Other ways of managing the risk of the study go beyond the consent of the participants. The possible benefit must be proportional to the risk assumed by the subjects. Further, the benefit must not be directed towards a different group than those assuming the risk. This concern ties into selecting the subjects. If the treatment or drug that results from the trial will be prohibitively expensive, for instance, then it is ethically fraught to test the drug on subjects from economically disadvantaged groups. It may save a significant amount of money to conduct research on new treatments in less developed areas or nations, but to do so often means centering the risk of the trials on groups that will not be able to benefit from the results.  

This ethical constraint on medical trials is especially pertinent to studies being conducted transnationally. In Rational Vaccine’s trial for this herpes vaccine, subjects from the US and UK were flown to the Caribbean to take part in the study so this concern doesn’t overtly arise. However, transferring their patients outside the country highlights their attempts to avoid government regulations.

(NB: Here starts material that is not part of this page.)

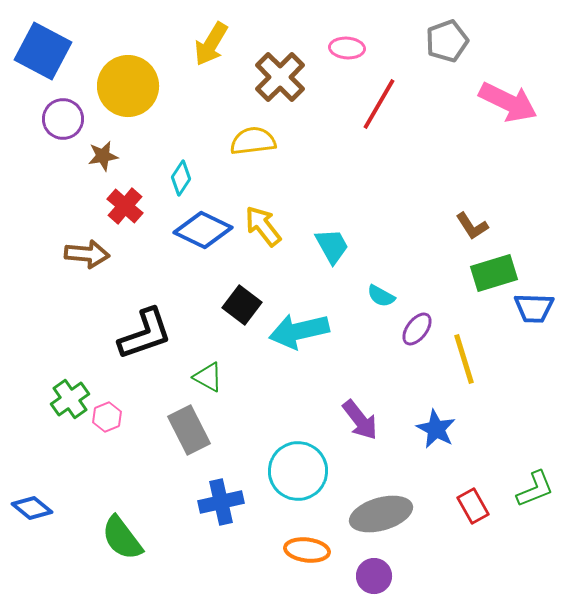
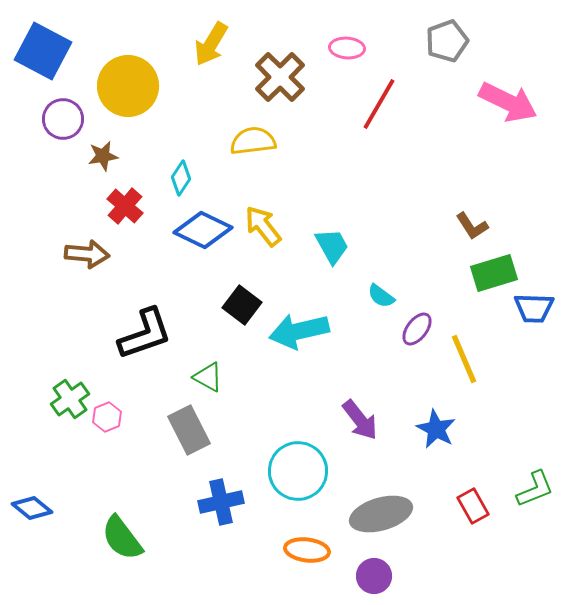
cyan semicircle at (381, 296): rotated 8 degrees clockwise
yellow line at (464, 359): rotated 6 degrees counterclockwise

The criticisms that Thiel and other libertarians lob against the FDA claim that the regulations prevent medical progress. That’s true. Regulations are meant to promote the aims discussed above in order to prevent harm and exploitation of human subjects. In conducting research, the tension between developing a life-saving treatment and conducting your trial in a respectful and ethical manner can be fraught.

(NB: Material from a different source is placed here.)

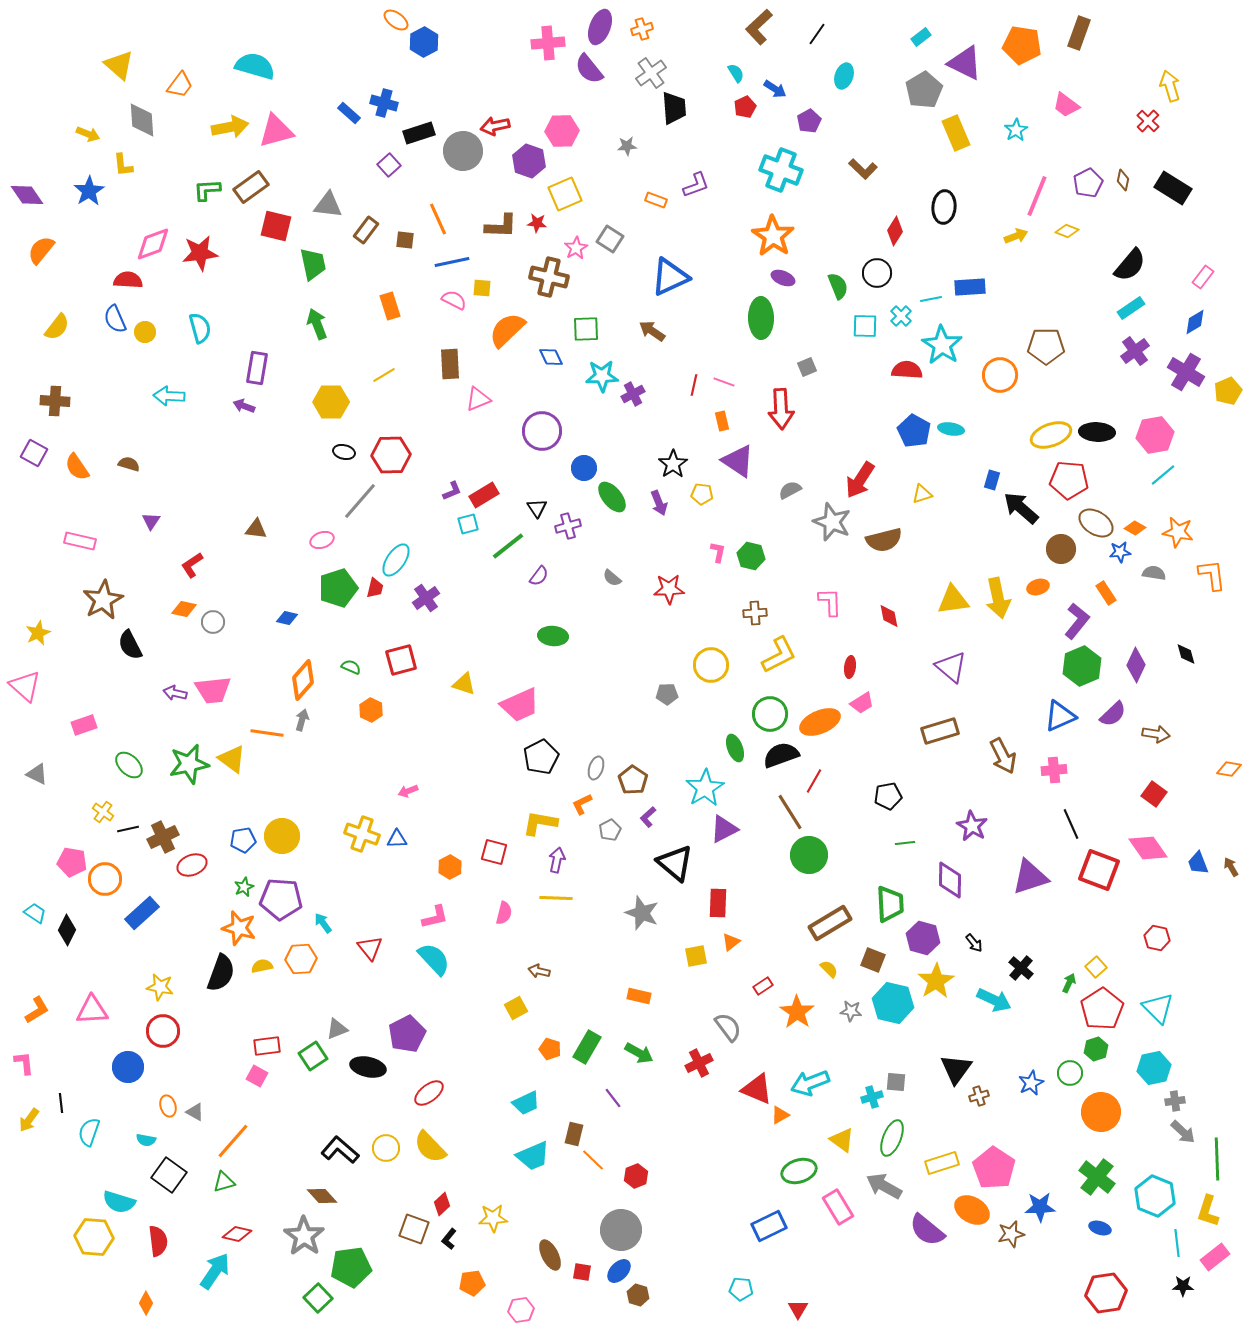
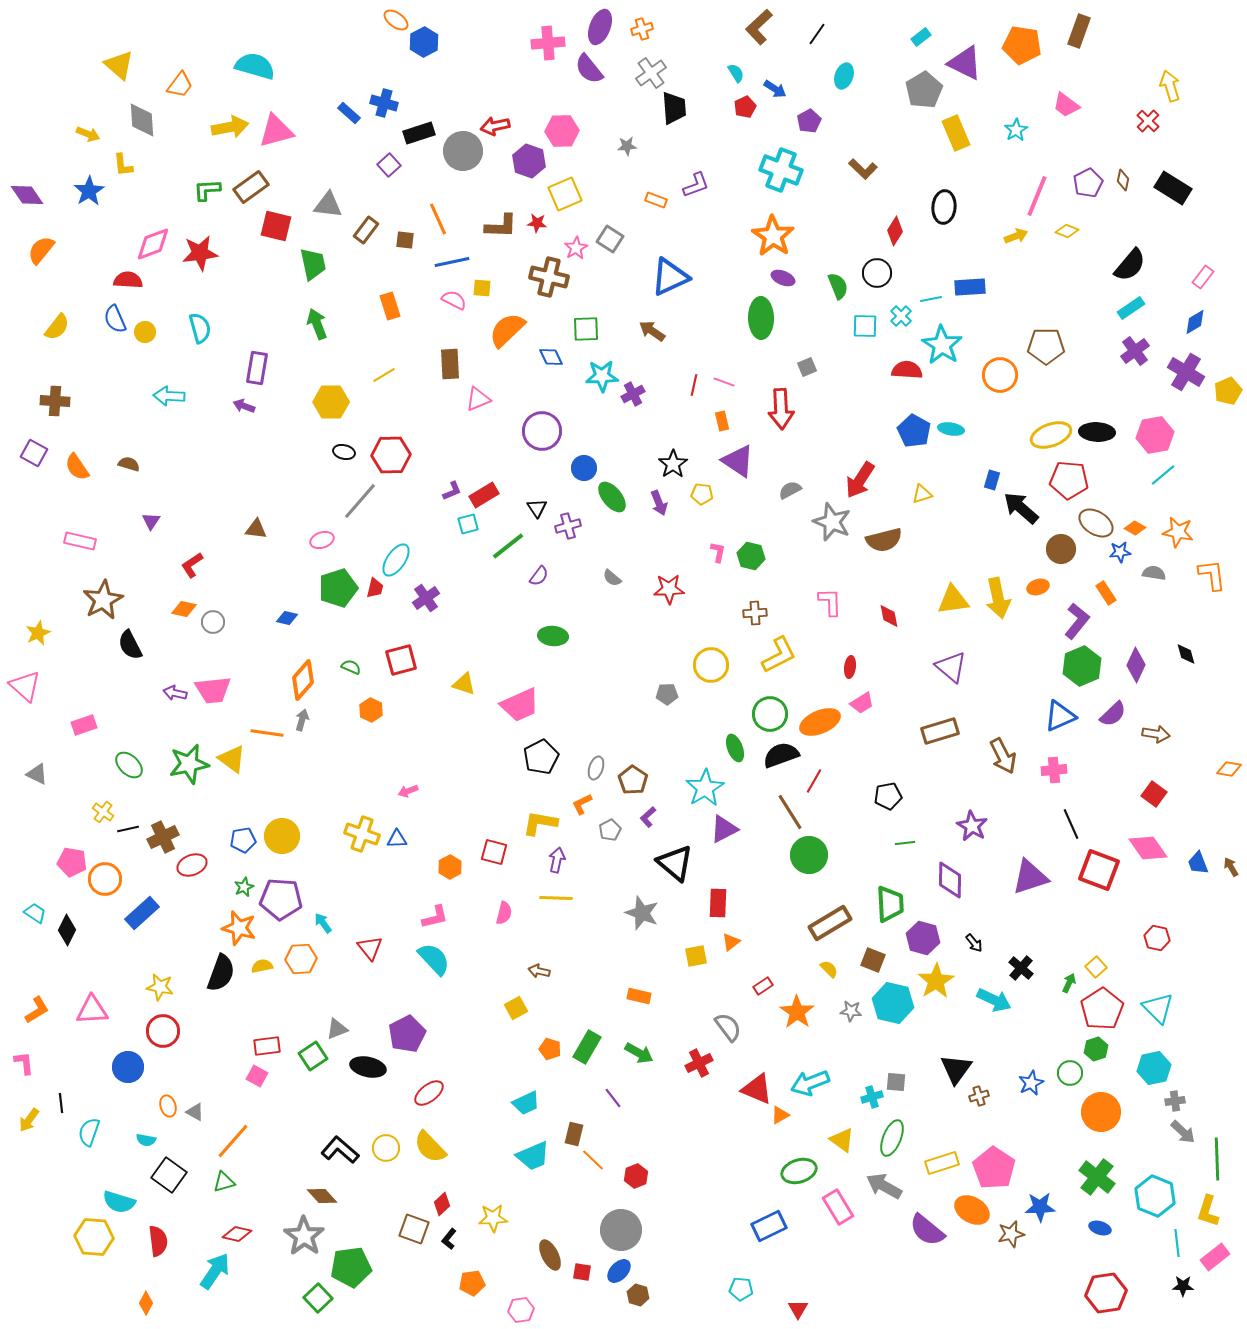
brown rectangle at (1079, 33): moved 2 px up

Unfortunately, the history of clinical trials is riddled with cases that highlight how important it is to attend to the ethical implications of medical research. It is very possible to conduct research in countries with fewer regulations and underprivileged citizens that are willing to adopt high risk in exchange for not receiving any benefit. From 1946-1948, US scientists infected patients in Guatemala with STDS. Within the US, patients’ rights have been disrespected and exploited, for instance in the well-known and egregious case of the Tuskegee experiments, where a group of African American patients were denied treatment for their syphilis in order to see how the disease progressed over their lives.

There is, of course, value in pursuing scientific advancement through clinical trials. The results of such trials could help a number of people, increasing the quality of life for many. This benefit must be weighed against the possible exploitation of research subjects and accepting the risk that the experiment will result in harm to the subjects.